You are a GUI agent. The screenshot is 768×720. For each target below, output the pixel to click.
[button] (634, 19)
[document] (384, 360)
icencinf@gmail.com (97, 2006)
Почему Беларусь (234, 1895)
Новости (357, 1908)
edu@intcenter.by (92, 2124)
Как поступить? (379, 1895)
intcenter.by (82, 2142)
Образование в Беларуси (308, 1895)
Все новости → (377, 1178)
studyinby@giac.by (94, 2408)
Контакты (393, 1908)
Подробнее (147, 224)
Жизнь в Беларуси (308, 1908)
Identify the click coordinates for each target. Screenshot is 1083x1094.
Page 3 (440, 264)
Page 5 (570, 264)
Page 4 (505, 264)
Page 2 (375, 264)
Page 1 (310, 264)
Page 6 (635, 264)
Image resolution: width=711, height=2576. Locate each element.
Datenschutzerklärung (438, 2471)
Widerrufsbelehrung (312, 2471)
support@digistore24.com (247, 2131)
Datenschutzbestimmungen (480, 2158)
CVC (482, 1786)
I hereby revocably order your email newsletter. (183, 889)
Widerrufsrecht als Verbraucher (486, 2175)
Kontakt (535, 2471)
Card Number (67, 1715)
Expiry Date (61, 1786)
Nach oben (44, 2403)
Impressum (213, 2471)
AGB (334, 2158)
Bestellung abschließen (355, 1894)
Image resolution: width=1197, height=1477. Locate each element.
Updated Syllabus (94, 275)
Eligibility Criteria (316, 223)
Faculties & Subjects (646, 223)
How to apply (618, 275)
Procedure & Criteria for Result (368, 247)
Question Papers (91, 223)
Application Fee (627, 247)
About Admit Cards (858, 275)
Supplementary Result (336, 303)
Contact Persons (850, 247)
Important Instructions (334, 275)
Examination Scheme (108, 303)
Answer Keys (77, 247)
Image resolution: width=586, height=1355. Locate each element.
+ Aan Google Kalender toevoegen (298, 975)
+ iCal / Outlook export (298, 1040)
··········
## ABOUT THIS TASK
For this exercise, please copy exactly the lines of the material above from its first line through the line where "intcenter.by (82, 2142)" appears.

## COMPLETED TASK
You are a GUI agent. The screenshot is 768×720. For each target below, output the pixel to click.
[button] (634, 19)
[document] (384, 360)
icencinf@gmail.com (97, 2006)
Почему Беларусь (234, 1895)
Новости (357, 1908)
edu@intcenter.by (92, 2124)
Как поступить? (379, 1895)
intcenter.by (82, 2142)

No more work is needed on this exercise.